Vale registrar uma limitação para que a decisão seja realista: por depender da evaporação da água, o sistema rende mais quando o ar não está saturado de umidade. Esse ponto, em vez de fragilizar a solução, reforça sua adequação ao período de El Niño, que tende a trazer dias quentes e mais secos a boa parte do interior do Sudeste e do Centro-Oeste, justamente as condições em que o resfriamento evaporativo entrega melhor desempenho.
Onde a climatização evaporativa faz mais sentido
A tecnologia se encaixa melhor em operações com pé-direito alto, grande volume de ar e necessidade de ventilação constante.
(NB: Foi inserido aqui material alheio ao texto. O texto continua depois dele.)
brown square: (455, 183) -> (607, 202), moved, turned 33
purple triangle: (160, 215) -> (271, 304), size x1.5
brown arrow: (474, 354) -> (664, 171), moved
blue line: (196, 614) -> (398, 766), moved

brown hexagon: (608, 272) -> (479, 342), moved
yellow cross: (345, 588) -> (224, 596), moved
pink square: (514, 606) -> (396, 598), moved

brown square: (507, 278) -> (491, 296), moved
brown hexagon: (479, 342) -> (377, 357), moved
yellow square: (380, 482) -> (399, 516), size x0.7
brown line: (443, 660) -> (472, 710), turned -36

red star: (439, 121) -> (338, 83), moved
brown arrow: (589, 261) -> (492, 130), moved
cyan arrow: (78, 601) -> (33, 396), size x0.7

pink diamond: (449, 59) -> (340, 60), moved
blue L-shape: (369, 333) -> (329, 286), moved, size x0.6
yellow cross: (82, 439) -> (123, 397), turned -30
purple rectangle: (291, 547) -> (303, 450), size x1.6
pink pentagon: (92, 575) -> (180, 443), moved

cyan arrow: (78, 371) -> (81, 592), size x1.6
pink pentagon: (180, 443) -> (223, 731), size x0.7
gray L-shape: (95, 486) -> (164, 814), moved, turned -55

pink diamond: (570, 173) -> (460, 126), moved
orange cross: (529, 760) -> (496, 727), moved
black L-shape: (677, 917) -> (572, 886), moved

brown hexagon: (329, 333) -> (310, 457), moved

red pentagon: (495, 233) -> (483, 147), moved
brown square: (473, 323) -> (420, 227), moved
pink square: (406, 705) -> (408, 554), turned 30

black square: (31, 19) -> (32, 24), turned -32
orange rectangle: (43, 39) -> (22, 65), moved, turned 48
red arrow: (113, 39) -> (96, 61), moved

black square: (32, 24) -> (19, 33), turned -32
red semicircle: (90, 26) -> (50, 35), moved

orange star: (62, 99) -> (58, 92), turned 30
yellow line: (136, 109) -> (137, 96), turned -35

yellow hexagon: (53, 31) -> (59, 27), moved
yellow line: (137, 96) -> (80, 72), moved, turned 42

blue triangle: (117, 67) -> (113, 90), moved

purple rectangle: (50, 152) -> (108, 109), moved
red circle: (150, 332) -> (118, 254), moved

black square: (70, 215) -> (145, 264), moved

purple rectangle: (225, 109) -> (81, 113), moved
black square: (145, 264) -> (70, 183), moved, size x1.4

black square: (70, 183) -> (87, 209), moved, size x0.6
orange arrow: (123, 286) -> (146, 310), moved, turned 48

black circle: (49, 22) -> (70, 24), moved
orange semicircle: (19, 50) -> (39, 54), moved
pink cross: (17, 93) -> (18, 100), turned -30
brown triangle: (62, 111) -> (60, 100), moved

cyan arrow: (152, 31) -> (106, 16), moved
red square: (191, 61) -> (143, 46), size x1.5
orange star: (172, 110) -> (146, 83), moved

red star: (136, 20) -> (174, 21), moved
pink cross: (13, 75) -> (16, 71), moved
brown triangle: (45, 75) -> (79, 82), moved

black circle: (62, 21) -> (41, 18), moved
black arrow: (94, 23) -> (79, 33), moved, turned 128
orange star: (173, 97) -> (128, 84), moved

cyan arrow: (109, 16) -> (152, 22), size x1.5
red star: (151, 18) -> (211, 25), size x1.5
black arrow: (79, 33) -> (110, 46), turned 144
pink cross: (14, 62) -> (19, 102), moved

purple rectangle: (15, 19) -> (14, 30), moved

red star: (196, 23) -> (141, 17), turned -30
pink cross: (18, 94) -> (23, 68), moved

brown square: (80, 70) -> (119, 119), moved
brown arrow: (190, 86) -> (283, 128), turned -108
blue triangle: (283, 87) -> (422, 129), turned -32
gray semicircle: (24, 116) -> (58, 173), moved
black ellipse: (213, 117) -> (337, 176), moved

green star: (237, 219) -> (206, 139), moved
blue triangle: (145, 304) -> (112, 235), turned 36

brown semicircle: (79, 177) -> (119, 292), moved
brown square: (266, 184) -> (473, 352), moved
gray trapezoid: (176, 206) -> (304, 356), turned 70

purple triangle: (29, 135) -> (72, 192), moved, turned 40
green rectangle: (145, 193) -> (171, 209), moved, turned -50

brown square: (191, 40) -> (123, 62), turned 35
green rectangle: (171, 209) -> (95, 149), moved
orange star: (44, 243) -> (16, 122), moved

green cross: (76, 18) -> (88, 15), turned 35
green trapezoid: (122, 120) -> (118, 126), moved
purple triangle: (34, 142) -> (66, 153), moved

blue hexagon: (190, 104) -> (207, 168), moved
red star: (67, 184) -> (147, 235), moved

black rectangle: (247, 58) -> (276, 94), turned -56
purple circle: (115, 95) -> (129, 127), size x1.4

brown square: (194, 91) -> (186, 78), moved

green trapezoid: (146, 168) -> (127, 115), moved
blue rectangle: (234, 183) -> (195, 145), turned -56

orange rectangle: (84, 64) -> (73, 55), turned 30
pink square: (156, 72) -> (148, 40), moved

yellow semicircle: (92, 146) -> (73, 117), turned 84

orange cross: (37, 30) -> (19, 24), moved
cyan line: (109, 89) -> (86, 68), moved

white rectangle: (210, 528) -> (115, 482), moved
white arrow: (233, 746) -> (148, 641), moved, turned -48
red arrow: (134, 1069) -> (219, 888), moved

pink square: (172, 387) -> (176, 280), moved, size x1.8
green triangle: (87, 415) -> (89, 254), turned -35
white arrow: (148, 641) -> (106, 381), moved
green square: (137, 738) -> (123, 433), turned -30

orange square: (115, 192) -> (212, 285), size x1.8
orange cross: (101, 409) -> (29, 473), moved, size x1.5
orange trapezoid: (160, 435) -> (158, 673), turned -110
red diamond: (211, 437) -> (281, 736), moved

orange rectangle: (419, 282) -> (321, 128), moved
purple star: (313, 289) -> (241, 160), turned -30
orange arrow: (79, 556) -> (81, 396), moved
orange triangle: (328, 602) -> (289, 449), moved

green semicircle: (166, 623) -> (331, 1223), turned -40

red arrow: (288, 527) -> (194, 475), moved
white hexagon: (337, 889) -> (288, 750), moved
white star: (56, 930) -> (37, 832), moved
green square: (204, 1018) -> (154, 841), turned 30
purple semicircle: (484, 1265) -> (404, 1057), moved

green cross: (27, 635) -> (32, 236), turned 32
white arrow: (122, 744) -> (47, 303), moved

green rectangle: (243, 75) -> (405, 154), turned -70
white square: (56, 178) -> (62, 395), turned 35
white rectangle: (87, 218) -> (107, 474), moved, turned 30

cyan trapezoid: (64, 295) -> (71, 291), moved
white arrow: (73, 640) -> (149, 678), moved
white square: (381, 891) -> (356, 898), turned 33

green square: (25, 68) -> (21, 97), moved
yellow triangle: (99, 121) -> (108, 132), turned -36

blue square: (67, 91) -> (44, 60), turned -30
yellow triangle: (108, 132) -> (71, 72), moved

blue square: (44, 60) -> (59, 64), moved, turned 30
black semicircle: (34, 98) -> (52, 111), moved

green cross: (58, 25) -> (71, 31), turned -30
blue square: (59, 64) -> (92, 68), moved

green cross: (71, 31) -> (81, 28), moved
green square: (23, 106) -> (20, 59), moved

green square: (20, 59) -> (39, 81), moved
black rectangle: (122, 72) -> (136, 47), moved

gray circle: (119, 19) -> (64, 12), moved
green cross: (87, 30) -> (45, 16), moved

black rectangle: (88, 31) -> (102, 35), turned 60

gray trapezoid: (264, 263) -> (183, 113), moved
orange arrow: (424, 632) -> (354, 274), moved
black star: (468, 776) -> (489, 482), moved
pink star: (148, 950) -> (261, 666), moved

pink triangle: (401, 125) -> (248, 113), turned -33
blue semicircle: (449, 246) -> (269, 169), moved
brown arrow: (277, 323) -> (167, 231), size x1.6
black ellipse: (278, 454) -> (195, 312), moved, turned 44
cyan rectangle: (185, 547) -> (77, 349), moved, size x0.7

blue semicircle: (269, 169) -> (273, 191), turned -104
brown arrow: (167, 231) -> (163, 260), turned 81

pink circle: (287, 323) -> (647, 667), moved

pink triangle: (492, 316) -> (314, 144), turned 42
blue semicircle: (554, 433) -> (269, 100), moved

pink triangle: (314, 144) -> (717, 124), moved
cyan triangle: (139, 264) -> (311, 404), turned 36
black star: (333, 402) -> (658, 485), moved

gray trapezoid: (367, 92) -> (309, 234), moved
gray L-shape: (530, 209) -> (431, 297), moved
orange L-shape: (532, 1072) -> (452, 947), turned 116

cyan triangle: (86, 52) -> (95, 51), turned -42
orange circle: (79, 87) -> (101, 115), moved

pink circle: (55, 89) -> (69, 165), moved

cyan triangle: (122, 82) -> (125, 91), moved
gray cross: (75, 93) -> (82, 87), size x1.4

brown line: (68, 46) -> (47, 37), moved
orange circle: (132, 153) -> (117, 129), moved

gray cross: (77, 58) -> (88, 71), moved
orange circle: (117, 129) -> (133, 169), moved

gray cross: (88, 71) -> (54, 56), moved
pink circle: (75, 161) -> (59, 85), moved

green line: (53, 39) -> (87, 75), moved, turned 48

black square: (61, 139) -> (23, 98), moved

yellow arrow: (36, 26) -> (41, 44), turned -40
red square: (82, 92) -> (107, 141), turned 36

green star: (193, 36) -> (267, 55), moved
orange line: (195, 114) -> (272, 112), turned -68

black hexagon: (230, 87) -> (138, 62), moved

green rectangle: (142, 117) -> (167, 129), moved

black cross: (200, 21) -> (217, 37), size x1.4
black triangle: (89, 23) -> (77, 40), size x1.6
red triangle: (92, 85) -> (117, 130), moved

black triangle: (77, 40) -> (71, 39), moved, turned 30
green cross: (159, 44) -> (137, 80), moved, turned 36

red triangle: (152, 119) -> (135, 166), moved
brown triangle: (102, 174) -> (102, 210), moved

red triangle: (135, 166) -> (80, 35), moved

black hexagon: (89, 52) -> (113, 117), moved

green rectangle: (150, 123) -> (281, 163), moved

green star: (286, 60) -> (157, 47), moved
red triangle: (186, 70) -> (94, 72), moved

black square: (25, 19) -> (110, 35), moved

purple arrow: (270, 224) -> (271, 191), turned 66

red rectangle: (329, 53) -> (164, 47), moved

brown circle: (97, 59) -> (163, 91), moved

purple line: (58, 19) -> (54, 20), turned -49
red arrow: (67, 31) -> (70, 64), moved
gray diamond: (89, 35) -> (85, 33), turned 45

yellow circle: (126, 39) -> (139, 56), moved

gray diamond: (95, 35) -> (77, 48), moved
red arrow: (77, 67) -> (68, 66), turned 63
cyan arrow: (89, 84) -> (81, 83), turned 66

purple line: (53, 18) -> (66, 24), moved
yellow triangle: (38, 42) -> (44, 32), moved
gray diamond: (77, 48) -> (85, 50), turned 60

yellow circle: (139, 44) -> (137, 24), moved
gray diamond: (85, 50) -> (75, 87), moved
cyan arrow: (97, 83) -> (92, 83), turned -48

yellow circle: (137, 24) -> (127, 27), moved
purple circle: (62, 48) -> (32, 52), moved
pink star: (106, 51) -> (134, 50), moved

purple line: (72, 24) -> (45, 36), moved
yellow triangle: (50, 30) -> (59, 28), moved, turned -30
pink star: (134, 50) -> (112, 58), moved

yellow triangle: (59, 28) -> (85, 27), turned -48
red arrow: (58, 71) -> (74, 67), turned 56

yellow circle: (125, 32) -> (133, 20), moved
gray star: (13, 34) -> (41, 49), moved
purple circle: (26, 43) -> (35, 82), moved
Entre as aplicações mais comuns estão:
- Galpões logísticos e centros de distribuição;
- Indústrias e linhas de produção com geração de calor;
- Áreas de carga, descarga e movimentação;
- Oficinas, marcenarias e ambientes com poeira ou particulados, já que a renovação do ar ajuda na qualidade do ambiente;
- Espaços comerciais amplos e semiabertos, como pavilhões e feiras.
Em cada um desses casos, o cálculo correto da vazão de ar e o posicionamento dos equipamentos definem o resultado final. Um projeto subdimensionado não entrega o conforto esperado, e um superdimensionado eleva o investimento sem necessidade.
Planejar a climatização antes do pico do verão
A pior hora para decidir sobre climatização é durante a primeira onda de calor, quando a operação já sente o impacto e os prazos de instalação se alongam por causa da demanda. Antecipar o projeto permite dimensionar o sistema com calma, prever a manutenção dos equipamentos existentes e chegar ao verão com o ambiente preparado.
Os climatizadores evaporativos da Ecobrisa Climatizadores são dimensionados para esse tipo de cenário, com foco em ambientes de grande porte que precisam de conforto térmico contínuo sem comprometer o orçamento de energia. A definição do modelo e da quantidade ideal depende de uma análise do espaço, do volume de ar e da rotina de uso de cada operação.
Conclusão
O El Niño de 2026 coloca empresas diante de duas pressões simultâneas: temperaturas acima da média e energia mais cara, com a bandeira amarela já vigente. Nesse contexto, a climatização evaporativa resolve o conforto térmico de galpões e áreas amplas consumindo apenas uma fração da energia de um sistema convencional, e rende ainda mais nos dias quentes e secos típicos do período. Antecipar o projeto, antes da primeira onda de calor, é o que garante o ambiente preparado e o custo sob controle na temporada de maior demanda.